La filature est installée à Saint-Pierreville, un village de l’Ardèche perché au-dessus de la vallée de l’Eyrieux, à une heure de route de la Voulte. La vue est spectaculaire. Organisée en société coopérative (Scop), l’entreprise compte cinquante salariés dont la moitié habite dans le village de 530 habitants. Tous les salariés sont payés au Smic et se partagent une vingtaine de métiers différents. Le travail se fait à la main dans les ateliers. Ici, on fabrique de la literie en laine, des matelas, des couettes, des coussins, des surmatelas mais aussi des vêtements. Ardelaine, contraction d’« Ardèche » et de « laine » mais aussi d’« art de la laine », travaille avec 200 éleveurs de moutons. (...)
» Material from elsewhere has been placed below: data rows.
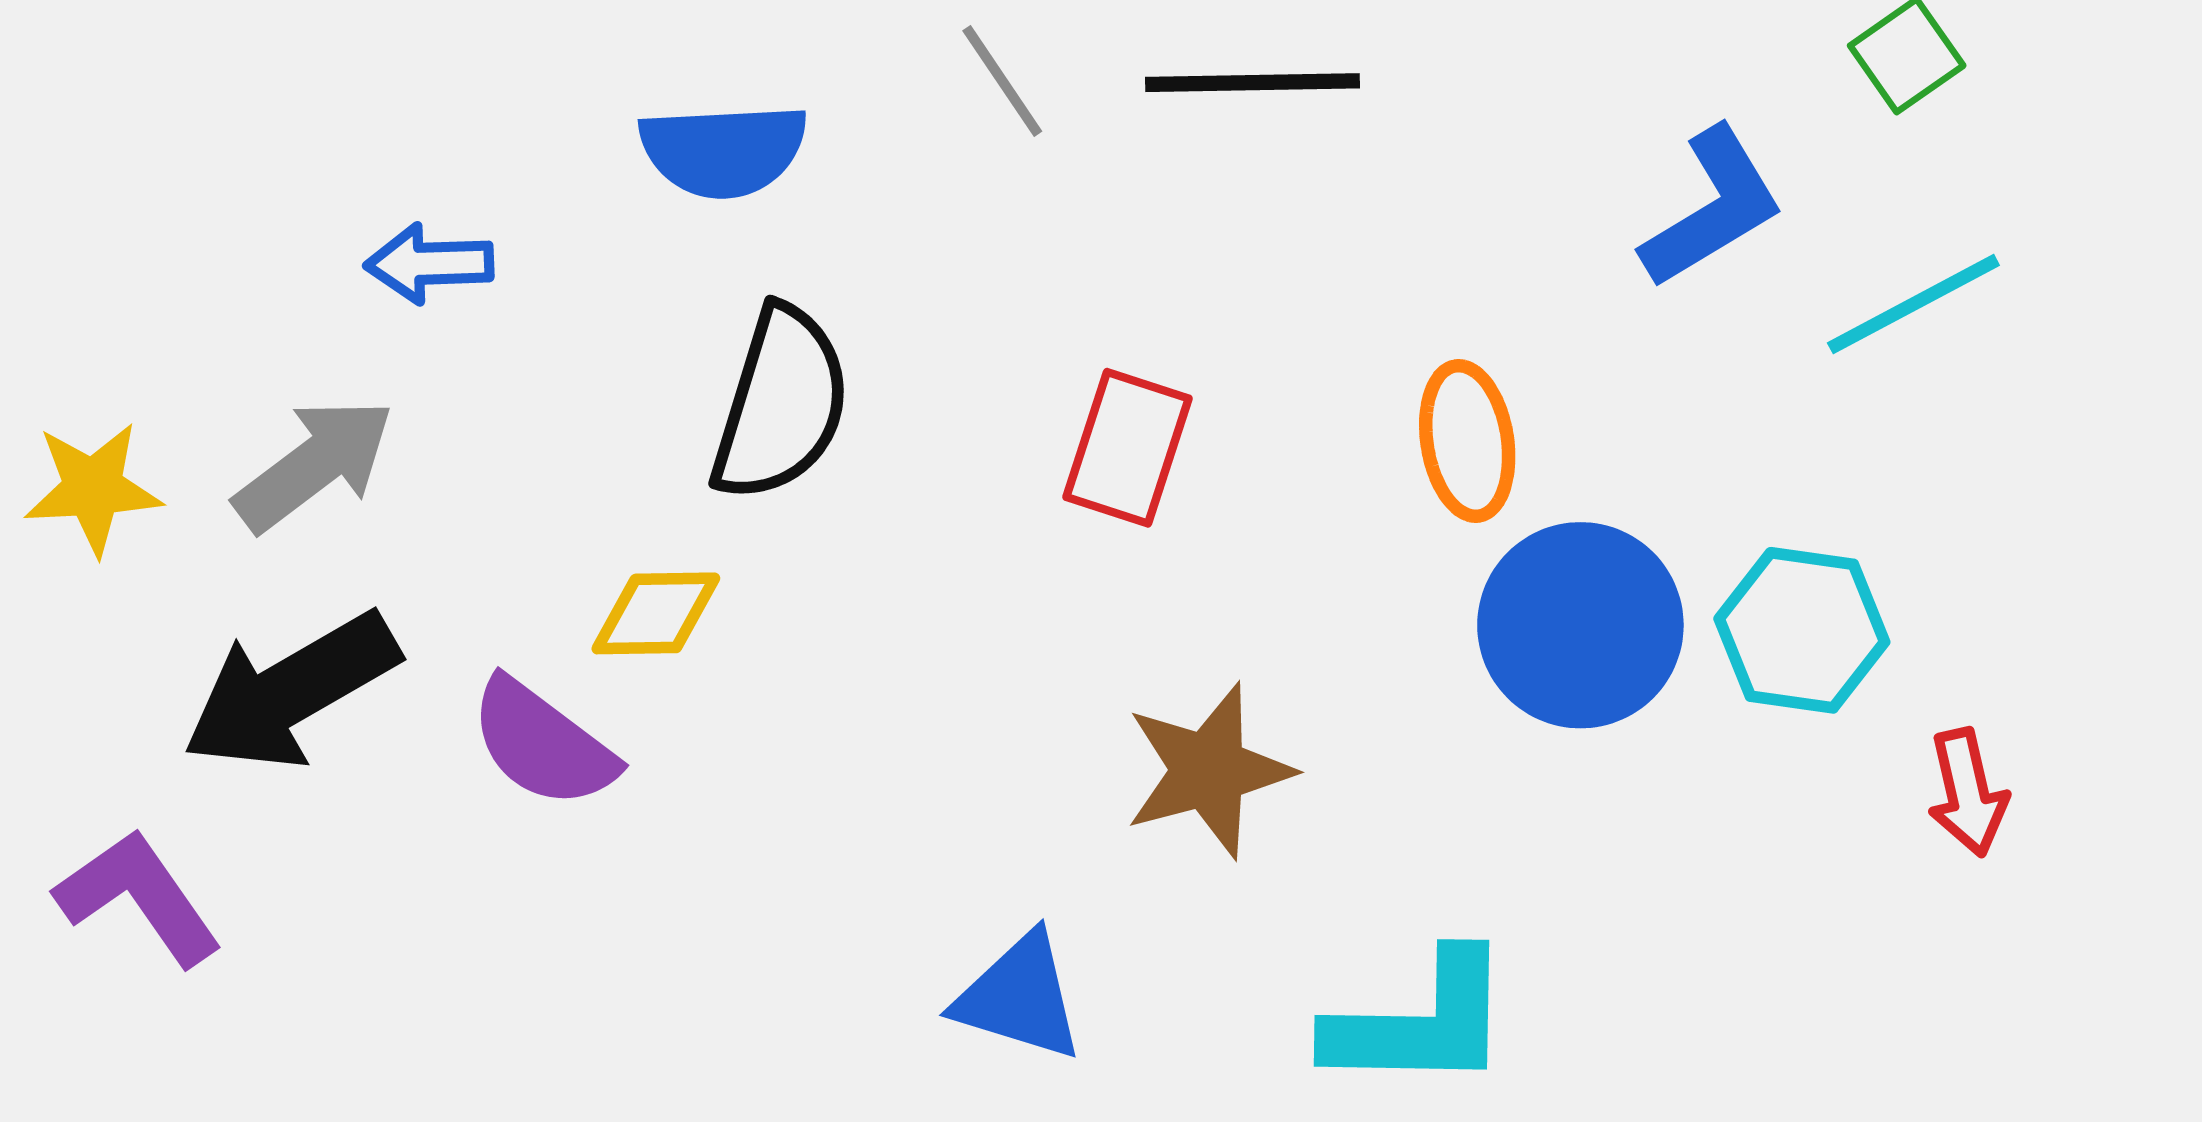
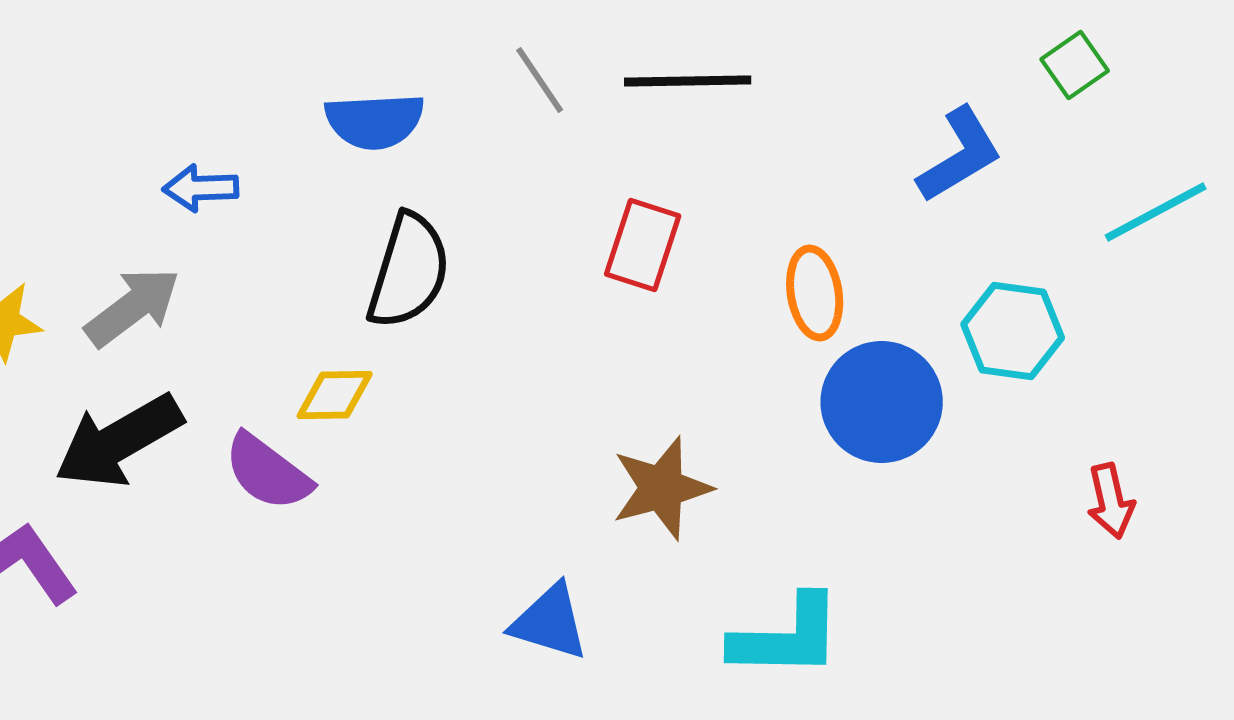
cyan line: (1913, 304) -> (1156, 212), moved
red rectangle: (1127, 448) -> (643, 245), moved
cyan hexagon: (1802, 630) -> (1013, 331), moved

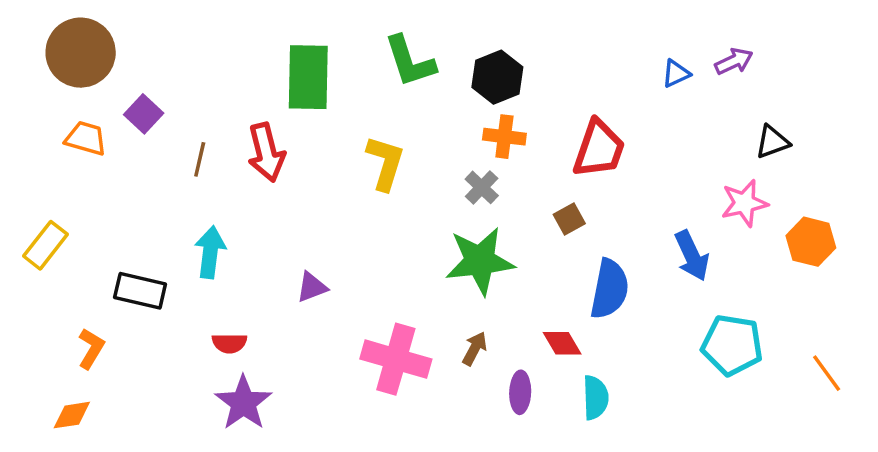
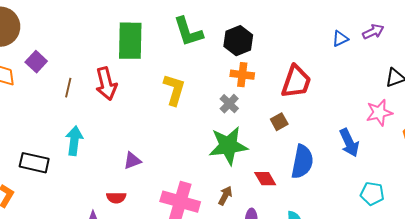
red semicircle: (229, 343) -> (116, 198), moved
red diamond: (562, 343) -> (265, 179), moved
cyan pentagon: (732, 345) -> (372, 194), size x0.7

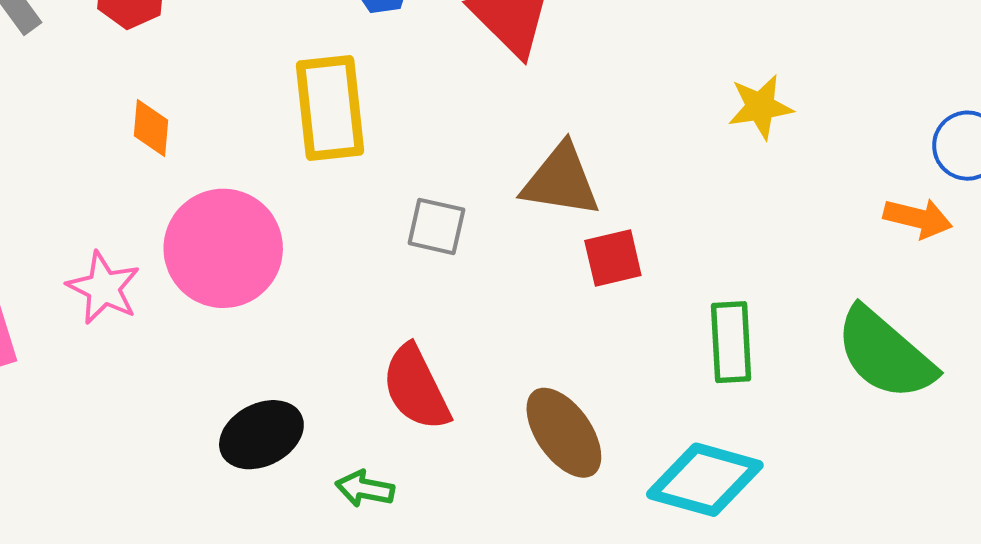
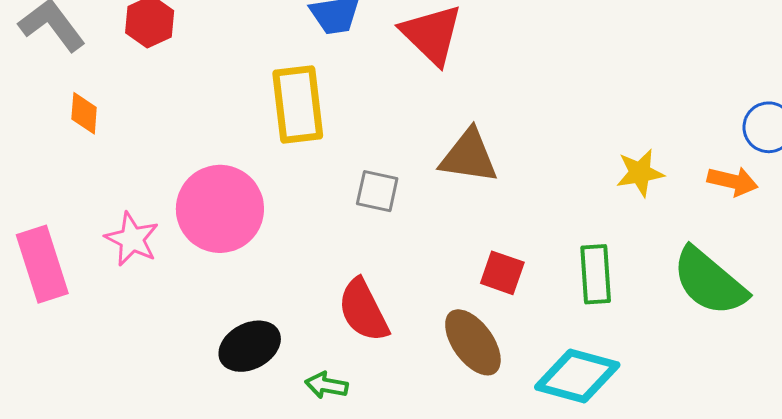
yellow star: (760, 107) -> (640, 173), moved
orange diamond: (151, 128) -> (84, 113), moved
red square: (613, 258) -> (502, 273), moved, turned 33

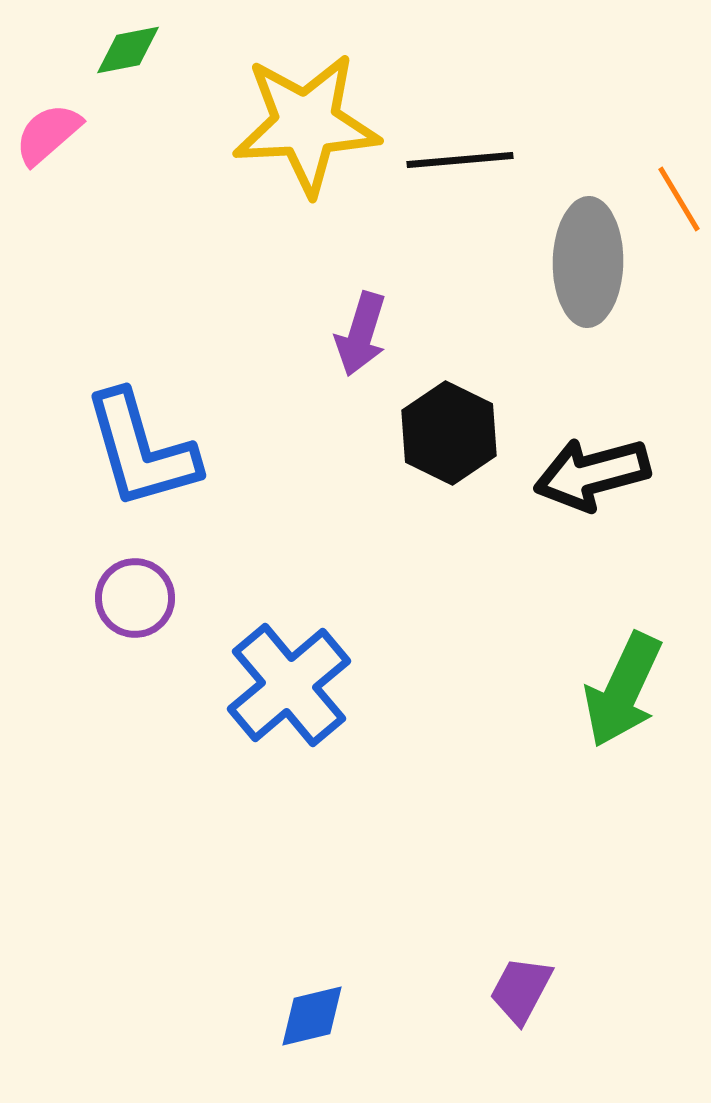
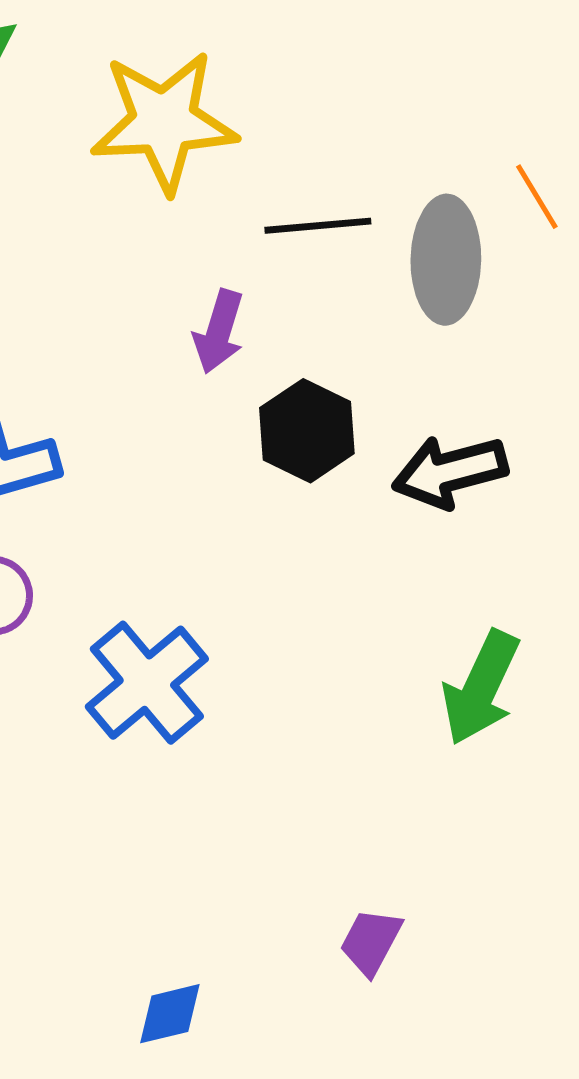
black line: (460, 160) -> (318, 226), moved
purple trapezoid: (521, 990) -> (371, 942), moved

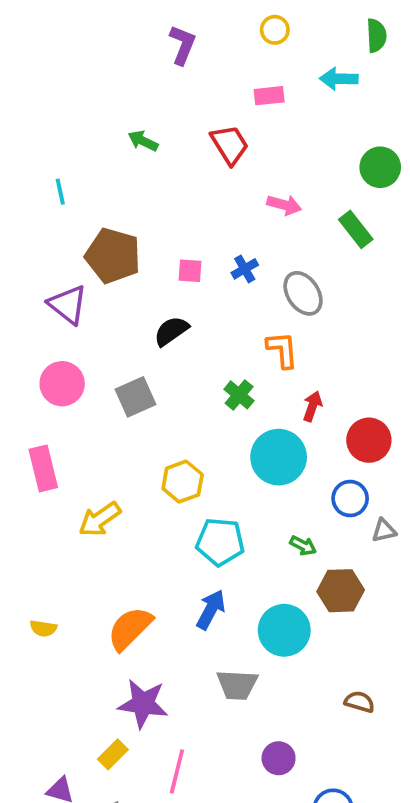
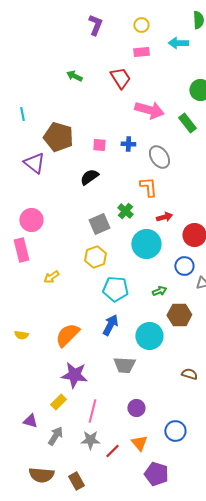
yellow circle: (275, 30) -> (141, 25), moved
cyan line: (60, 192) -> (22, 114), moved
pink arrow: (284, 205) -> (149, 110), size x1.6
blue cross: (245, 269) -> (128, 144), turned 32
pink circle: (62, 384) -> (31, 220), moved
gray square: (136, 397) -> (99, 224), moved
red arrow: (312, 406) -> (164, 217), turned 56
yellow arrow: (100, 519) -> (51, 277), size x0.7
green arrow: (303, 546) -> (159, 291), turned -48
purple circle: (279, 758) -> (136, 408), moved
Aujourd’hui encore, la Commission européenne considère toujours la laine comme un déchet, au même titre que les abats. Alors, qui sont ces jeunes qui n’y connaissaient rien et pourquoi faire revivre une filature à l’abandon ? « Nous voulions sauver un patrimoine, relancer le travail de la laine dans le département et se confronter à la création d’une entreprise coopérative grandeur nature », raconte Béatrice. Il est utile de se rappeler qu’en 1968, on entrait à l’usine à 16 ans et qu’on y travaillait 48 heures par semaine. Cinq millions de personnes vivaient sous le seuil de pauvreté. Un an avant, les premières grèves avaient démarré des usines. Avant qu’il y eût 10 millions de grévistes, le 24 mai 1968. On s’arrêtait, on discutait, on réfléchissait. L’autogestion traversait ce moment politique. Et si on se passait de patron ? (...)
DE LA LAINE POUR TISSER LES LIENS D’UN QUARTIER « SENSIBLE »
Les vêtements Ardelaine sont fabriqués au rez-de-chaussée d’une HLM dans le quartier populaire de Fontbarlettes, à Valence, où vivent des gens de dix-sept nationalités différentes. (...)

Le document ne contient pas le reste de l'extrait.